When a translation is found to be flawed, it is corrected and the change ships in the next content update. Users who spot an error can email support@shalemapp.com with the source citation and the proposed correction. Corrections that hold up to review are made.
The 1,278-text working database is the baseline. New texts are added periodically. Texts are rarely removed, and only when a translation is found unrecoverable. The database composition skews toward the practical-spiritual end of the corpus: Psalms heavily, aggadic Talmud over halachic Talmud, narrative midrash over derivational midrash, Chassidic teaching that addresses interior life over Chassidic teaching that addresses communal practice.
Where to reach us
All inquiries — user support, press, partnerships, security, integration questions, content corrections, privacy requests — go through one address: support@shalemapp.com.
We deliberately keep this lean. Splitting the inbox by department creates the illusion of scale without the substance. One address, real responses, target turnaround within 48 hours.
For urgent security issues, prefix the subject line with [SECURITY] to route to priority review.
For questions that should reach the founder directly rather than the support queue, prefix the subject line with [FOUNDER] and we will route appropriately. Please use this sparingly — most things resolve faster through the standard queue.

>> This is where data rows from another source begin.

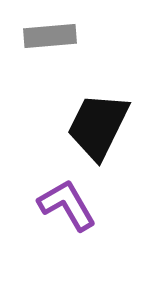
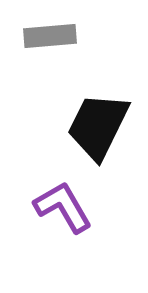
purple L-shape: moved 4 px left, 2 px down
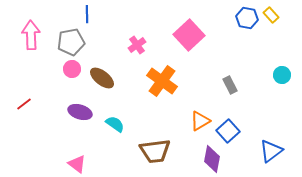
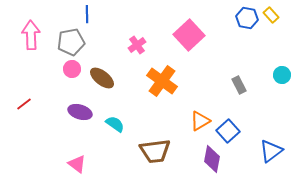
gray rectangle: moved 9 px right
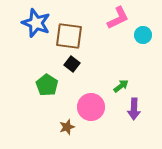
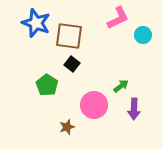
pink circle: moved 3 px right, 2 px up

A note on what Shalem is for
Shalem is not trying to be the only spiritual app a user uses. It is trying to be the one they reach for when the moment is small, grounded, and personal. If a user needs a community, they should find a shul or chavurah. If a user needs to study, they should sit with Sefaria or a chevruta. If a user needs care, they should find a therapist. Shalem is the thing between those — the 90-second response when something is happening and a Jewish framing would help.
That narrowness is deliberate. It is what allows the product to be honest.